Thomas Roessler wrote:
> 
> Rewriting of HTTPS URIs implies that the origin of web applications is 
> changed.

Content Transformation for Web applications is more than likely to break 
things in any case.

It is not explicitely forbidden in the guidelines because there is no 
way to define standard Web browsing (whatever this may mean). The latest 
draft of the guidelines says:

[[ Before altering aspects of an HTTP request proxies need to take 
account of the fact that HTTP is used as a transport mechanism for many 
applications other than "Traditional Browsing". Alteration of HTTP 
requests for those applications can cause serious mis-operation. ]]

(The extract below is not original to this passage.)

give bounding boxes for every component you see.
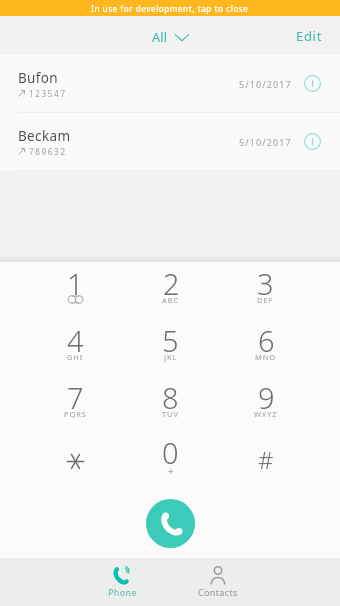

http://www.w3.org/2005/MWI/BPWG/Group/TaskForces/CT/editors-drafts/Guidelines/081107#sec-non-web-browsers

> This is likely to break a number of things:
> 
> - access to cookies
> - web applications that rely on the same origin policy
> - access to any functionality that keys off the origin

Is it specific to HTTPS though?
I mean, the same thing may occur if a CT-proxy rewrites a normal HTTP 
link and artificially change the origin, right?
I'm not trying to dismiss the comment here, simply trying to understand 
what it encompasses and where it may fit.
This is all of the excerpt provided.